Denmark experiences a temperate climate with mild and windy winters followed by cool summers. It rains in Denmark on average one every three days with the average precipitation being just over 700mm a year. The wettest season is autumn while spring is the driest.
Temperatures in winter are not particularly cold with the mean average for January and February being around 0 degrees C. Summer temperatures average around 15.7 degrees C in August.
The average wind speed across the country is 7m per second.
Interpol considers crime rates in Denmark moderate compared to other industrialised countries. The national police have sole responsibility for internal security.

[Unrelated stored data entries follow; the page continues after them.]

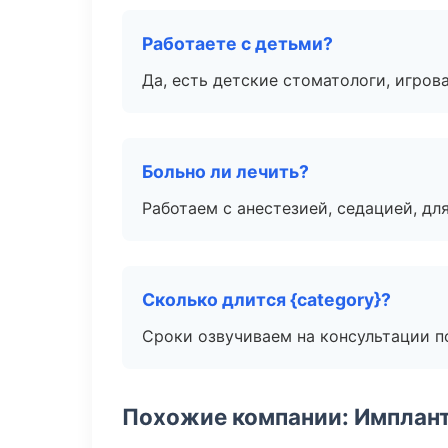
Работаете с детьми?
Да, есть детские стоматологи, игрова
Больно ли лечить?
Работаем с анестезией, седацией, дл
Сколько длится {category}?
Сроки озвучиваем на консультации по
Похожие компании: Имплант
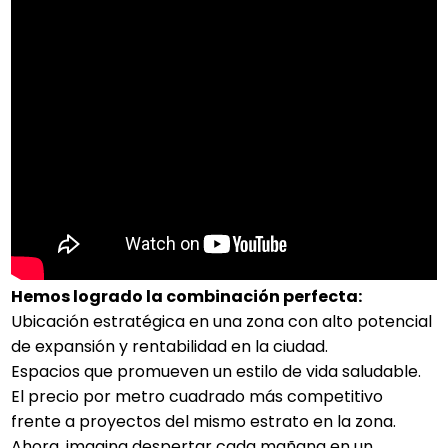
Hemos logrado la combinación perfecta:
Ubicación estratégica en una zona con alto potencial
de expansión y rentabilidad en la ciudad.
Espacios que promueven un estilo de vida saludable.
El precio por metro cuadrado más competitivo
frente a proyectos del mismo estrato en la zona.
Ahora, imagina despertar cada mañana en un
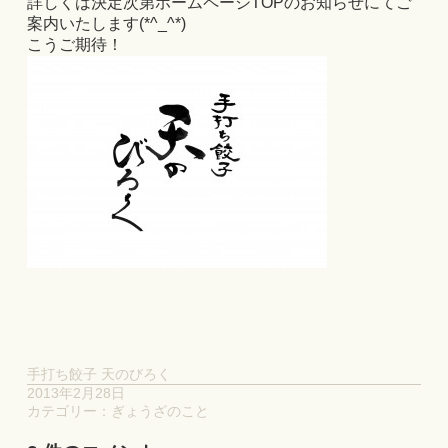
詳しくは決定次第ホームページTOPのお知らせにてご
案内いたします(*^_^*)
こうご期待！
手打ち餃子 天のびろく
2013年2月28日
カテゴリー：
ぎょうざのこと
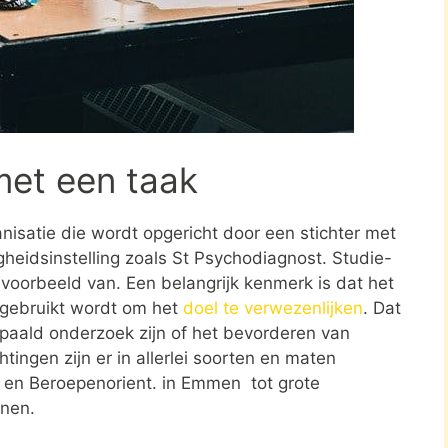
met een taak
ganisatie die wordt opgericht door een stichter met
heidsinstelling zoals St Psychodiagnost. Studie-
voorbeeld van. Een belangrijk kenmerk is dat het
 gebruikt wordt om het
doel te verwezenlijken
. Dat
paald onderzoek zijn of het bevorderen van
tingen zijn er in allerlei soorten en maten
- en Beroepenorient. in Emmen tot grote
onen.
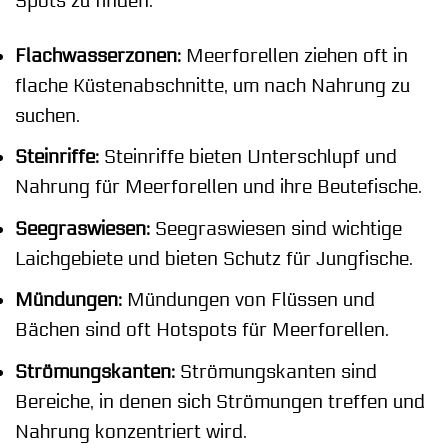
Spots zu finden:
Flachwasserzonen:
Meerforellen ziehen oft in
flache Küstenabschnitte, um nach Nahrung zu
suchen.
Steinriffe:
Steinriffe bieten Unterschlupf und
Nahrung für Meerforellen und ihre Beutefische.
Seegraswiesen:
Seegraswiesen sind wichtige
Laichgebiete und bieten Schutz für Jungfische.
Mündungen:
Mündungen von Flüssen und
Bächen sind oft Hotspots für Meerforellen.
Strömungskanten:
Strömungskanten sind
Bereiche, in denen sich Strömungen treffen und
Nahrung konzentriert wird.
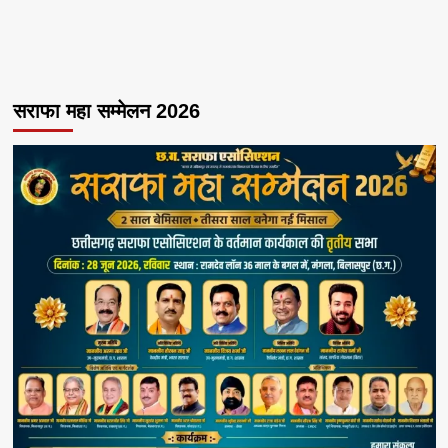
सराफा महा सम्मेलन 2026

Although a highly developed western nation with a stable democracy, Denmark remains a target for terrorist activity following threats relating to incidents in 2005. Check government warnings before travelling.
Immigrants and their descendants make up for just under ten percent of the Danish population.
As a member of the EU, citizens of other EU member states are able to travel to, reside and work in Denmark.
Denmark is one of the most active countries in attempting to recruit skilled workers to its shores from around the world with schemes such as The Danish Green Card Scheme, The Positive List and The Pay Limit Scheme.
Denmark was ranked at number 43 in the UNWTO global tourism rankings in 2007 with 4.7 million people travelling to the country. Visitors consist of people mainly from neighbouring countries such as Holland, Belgium, Germany, Sweden and Norway.
Denmark offers sandy beaches and is often marketed as a 'fairytale country', being the oldest kingdom in Europe and home to Hans Christians Andersen. Other tourist attractions include Copenhagen, Odense, numerous castles and windmills, Jelling's rune stones, Legoland, Svend Wiig Hansen's sculpture Men at Sea, rocky seascapes and the ruins of Hammershus.